Private respondents filed a Complaint anchored on its alleged rights to collect dividends under the preferred
shares in question and to have petitioner redeem the same under the terms and conditions of the stock
certificates. The trial court ordered petitioner to pay private respondents the face value of the stock
certificates as redemption price, plus 1% quarterly interest thereon until full payment. Hence this appeal.
ISSUE: Whether private respondent can collect dividends under the preferred shares in question
HELD:
1. Dividends cannot be declared for preferred shares which were guaranteed a quarterly dividend if
there are no unrestricted retained earnings
The present Corporation Code provides that the board of directors of a stock corporation may declare
dividends only out of unrestricted retained earnings. The declaration of dividends is dependent upon the
availability of surplus profit or unrestricted retained earnings, as the case may be. Preferences granted to
preferred stockholders, moreover, do not give them a lien upon the property of the corporation nor make
them creditors of the corporation, the right of the former being always subordinate to the latter.

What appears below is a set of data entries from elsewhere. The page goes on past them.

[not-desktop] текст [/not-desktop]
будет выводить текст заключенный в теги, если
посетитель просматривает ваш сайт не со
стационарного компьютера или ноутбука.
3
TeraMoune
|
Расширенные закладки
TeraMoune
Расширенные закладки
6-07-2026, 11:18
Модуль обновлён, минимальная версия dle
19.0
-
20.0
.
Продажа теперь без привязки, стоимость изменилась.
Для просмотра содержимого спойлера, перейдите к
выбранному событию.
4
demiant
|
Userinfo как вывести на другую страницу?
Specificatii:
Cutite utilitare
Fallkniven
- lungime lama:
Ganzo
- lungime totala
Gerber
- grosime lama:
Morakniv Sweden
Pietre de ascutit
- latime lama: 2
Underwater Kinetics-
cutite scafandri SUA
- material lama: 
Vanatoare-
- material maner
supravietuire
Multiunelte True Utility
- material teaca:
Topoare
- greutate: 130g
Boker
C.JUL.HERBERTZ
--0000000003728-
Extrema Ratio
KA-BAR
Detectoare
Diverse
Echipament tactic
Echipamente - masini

Shareholders, both common and preferred, are considered risk takers who invest capital in the business and
who can look only to what is left after corporate debts and liabilities are fully paid.
2. "interest bearing stocks", on which the corporation agrees absolutely to pay interest before
dividends are paid to common stockholders, is legal only when construed as requiring payment of
interest as dividends from net earnings or surplus only
Both Sec. 16 of the Corporation Law and Sec. 43 of the present Corporation Code prohibit the issuance of
any stock dividend without the approval of stockholders, representing not less than two-thirds (2/3) of the
outstanding capital stock at a regular or special meeting duly called for the purpose. These provisions
underscore the fact that payment of dividends to a stockholder is not a matter of right but a matter of
consensus. Furthermore, "interest bearing stocks", on which the corporation agrees absolutely to pay interest
before dividends are paid to common stockholders, is legal only when construed as requiring payment of
interest as dividends from net earnings or surplus only.

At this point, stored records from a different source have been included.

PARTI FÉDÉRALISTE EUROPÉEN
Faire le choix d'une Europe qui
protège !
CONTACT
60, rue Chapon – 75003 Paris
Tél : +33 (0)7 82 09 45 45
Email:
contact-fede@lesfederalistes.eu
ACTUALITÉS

NORA A. BITONG, petitioner, vs.


COURT OF APPEALS (FIFTH DIVISION), EUGENIA D. APOSTOL, JOSE A. APOSTOL, MR.
& MS. PUBLISHING CO., LETTY J. MAGSANOC, AND ADORACION G. NUYDA,
respondents.
Dividends are distributed to stockholders pursuant to their right to share in corporate profits. When a dividend is declared, it
belongs to the person who is the substantial and beneficial owner of the stock at the time regardless of when the distribution profit
was earned.
Petitioner Nora A. Bitong filed a derivative suit before the Securities and Exchange Commission (SEC) on
behalf of private respondent Mr. & Ms. Publishing Co., Inc. (Mr. & Ms.) alleging among others that spouses
Eugenia D. Apostol and Jose A. Apostol entered into transactions and agreements not supported by any
board and/or stockholders' resolution to the prejudice of Mr. & Ms. and its stockholders, including
petitioner. Private respondents claimed that petitioner had no personality to sue being a mere being merely a
holder-in-trust of JAKA shares, and it was the latter as principal stockholder who may file the suit. Petitioner
insisted that she is the owner of the shares because a deed of sale was executed in her favor but the findings
of the court showed that based on several corporate documents, JAKA remained the owners of such shares.

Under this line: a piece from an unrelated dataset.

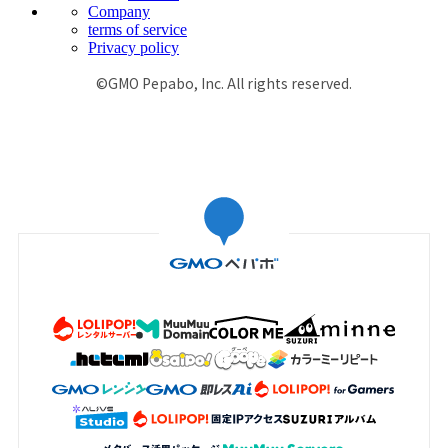
Company
terms of service
Privacy policy
©GMO Pepabo, Inc. All rights reserved.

One of the basis that JAKA retained its ownership of its Mr. & Ms. shares was clearly shown by its receipt of
the dividends.
ISSUE: Whether JAKA is entitled to claim dividends despite allegations on the transfer of its shares
HELD: Dividends are distributed to stockholders pursuant to their right to share in corporate profits. When
a dividend is declared, it belongs to the person who is the substantial and beneficial owner of the stock at the
time regardless of when the distribution profit was earned.